**THE PROBLEM:** Please filter the entries and return only the lines that include "آيفون".

**INPUT RECORDS:**

--

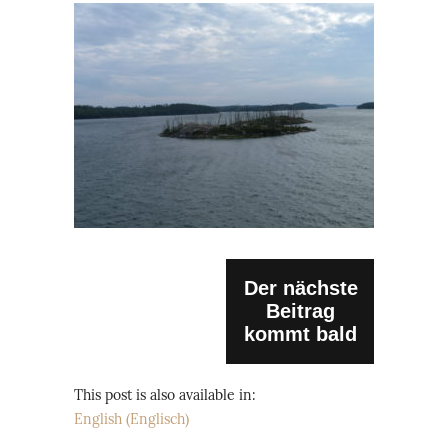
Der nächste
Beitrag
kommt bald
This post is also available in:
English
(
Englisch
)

--

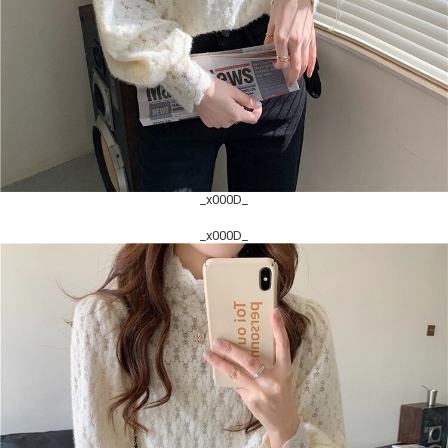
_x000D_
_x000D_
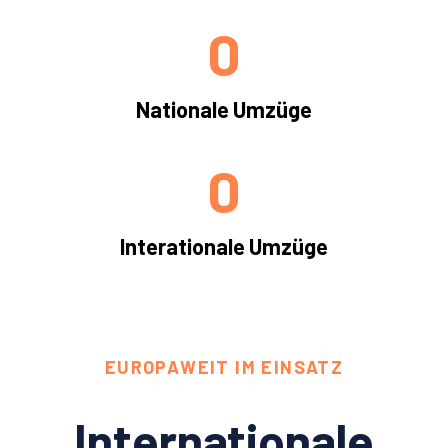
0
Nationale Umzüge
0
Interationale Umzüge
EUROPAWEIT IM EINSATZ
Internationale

--

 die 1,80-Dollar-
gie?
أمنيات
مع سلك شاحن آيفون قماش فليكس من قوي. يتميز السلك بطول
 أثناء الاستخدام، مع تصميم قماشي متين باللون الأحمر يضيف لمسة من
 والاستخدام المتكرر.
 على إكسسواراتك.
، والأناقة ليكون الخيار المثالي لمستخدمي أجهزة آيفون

--

**WRITTEN RESPONSE:**
مع سلك شاحن آيفون قماش فليكس من قوي. يتميز السلك بطول
، والأناقة ليكون الخيار المثالي لمستخدمي أجهزة آيفون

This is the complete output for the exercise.